Exercise goal>
Please copy each line of the records below that holds the word "Herbede".

(Page-level text extractions)
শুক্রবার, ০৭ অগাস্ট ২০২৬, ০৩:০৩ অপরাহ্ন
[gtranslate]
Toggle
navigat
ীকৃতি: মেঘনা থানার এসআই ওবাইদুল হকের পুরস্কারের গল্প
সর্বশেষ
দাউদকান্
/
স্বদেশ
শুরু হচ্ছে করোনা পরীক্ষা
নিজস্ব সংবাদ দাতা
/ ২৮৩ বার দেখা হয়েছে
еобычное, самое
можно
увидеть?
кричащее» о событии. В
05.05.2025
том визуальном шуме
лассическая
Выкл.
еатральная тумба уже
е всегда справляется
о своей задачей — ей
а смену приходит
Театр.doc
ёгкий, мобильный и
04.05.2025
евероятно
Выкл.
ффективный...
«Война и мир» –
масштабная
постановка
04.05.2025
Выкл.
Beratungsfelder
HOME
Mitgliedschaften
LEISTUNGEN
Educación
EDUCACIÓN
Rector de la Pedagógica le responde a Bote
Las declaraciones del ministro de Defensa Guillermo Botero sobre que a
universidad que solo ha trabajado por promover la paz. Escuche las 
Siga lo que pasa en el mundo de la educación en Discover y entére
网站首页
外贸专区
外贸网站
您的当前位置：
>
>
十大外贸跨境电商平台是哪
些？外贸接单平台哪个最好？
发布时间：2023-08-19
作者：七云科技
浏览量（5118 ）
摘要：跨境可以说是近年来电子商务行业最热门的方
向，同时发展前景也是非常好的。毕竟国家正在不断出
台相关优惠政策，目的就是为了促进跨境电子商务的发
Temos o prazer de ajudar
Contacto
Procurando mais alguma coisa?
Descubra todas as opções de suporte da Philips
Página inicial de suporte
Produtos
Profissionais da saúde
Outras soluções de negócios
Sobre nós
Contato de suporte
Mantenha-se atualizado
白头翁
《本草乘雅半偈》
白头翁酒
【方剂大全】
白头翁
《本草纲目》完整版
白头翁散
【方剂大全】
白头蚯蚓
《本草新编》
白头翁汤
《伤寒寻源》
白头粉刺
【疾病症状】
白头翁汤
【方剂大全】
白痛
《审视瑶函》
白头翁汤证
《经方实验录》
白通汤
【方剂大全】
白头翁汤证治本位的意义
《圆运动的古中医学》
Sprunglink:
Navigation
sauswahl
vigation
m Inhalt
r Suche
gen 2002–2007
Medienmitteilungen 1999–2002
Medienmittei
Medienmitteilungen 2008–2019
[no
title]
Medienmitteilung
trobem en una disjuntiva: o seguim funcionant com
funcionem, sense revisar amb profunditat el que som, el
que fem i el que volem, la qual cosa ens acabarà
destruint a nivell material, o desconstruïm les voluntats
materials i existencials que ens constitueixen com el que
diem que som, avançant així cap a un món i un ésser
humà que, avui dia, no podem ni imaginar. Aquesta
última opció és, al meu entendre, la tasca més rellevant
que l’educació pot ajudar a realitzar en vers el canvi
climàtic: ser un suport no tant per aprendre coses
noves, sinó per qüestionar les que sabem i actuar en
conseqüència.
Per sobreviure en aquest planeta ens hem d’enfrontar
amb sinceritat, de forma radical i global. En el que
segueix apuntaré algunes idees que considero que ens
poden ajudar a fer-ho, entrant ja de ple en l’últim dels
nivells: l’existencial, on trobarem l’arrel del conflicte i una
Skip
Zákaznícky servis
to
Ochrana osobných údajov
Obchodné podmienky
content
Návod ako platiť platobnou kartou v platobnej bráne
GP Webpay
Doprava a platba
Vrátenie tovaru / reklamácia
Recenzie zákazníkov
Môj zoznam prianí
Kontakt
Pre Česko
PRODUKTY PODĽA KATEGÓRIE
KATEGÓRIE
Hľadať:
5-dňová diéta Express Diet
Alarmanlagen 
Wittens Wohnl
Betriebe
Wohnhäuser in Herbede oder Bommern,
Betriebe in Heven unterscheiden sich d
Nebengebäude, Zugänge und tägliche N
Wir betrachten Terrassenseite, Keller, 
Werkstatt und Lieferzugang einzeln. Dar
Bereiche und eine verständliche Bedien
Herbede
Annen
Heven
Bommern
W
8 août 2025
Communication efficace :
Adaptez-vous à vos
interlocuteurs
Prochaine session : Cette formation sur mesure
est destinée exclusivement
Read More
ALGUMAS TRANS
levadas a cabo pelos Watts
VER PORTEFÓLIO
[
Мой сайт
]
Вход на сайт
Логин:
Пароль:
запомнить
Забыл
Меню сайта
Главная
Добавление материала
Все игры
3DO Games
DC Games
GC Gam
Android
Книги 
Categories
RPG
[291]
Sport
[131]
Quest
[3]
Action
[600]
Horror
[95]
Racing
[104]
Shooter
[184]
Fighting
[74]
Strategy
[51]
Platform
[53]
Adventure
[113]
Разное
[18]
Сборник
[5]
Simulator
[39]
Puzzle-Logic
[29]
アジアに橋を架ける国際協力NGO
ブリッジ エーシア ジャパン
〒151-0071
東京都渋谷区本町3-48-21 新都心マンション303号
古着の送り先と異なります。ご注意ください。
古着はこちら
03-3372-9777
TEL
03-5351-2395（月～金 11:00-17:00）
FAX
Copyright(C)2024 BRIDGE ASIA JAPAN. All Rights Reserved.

Written response>
Wohnhäuser in Herbede oder Bommern,
Herbede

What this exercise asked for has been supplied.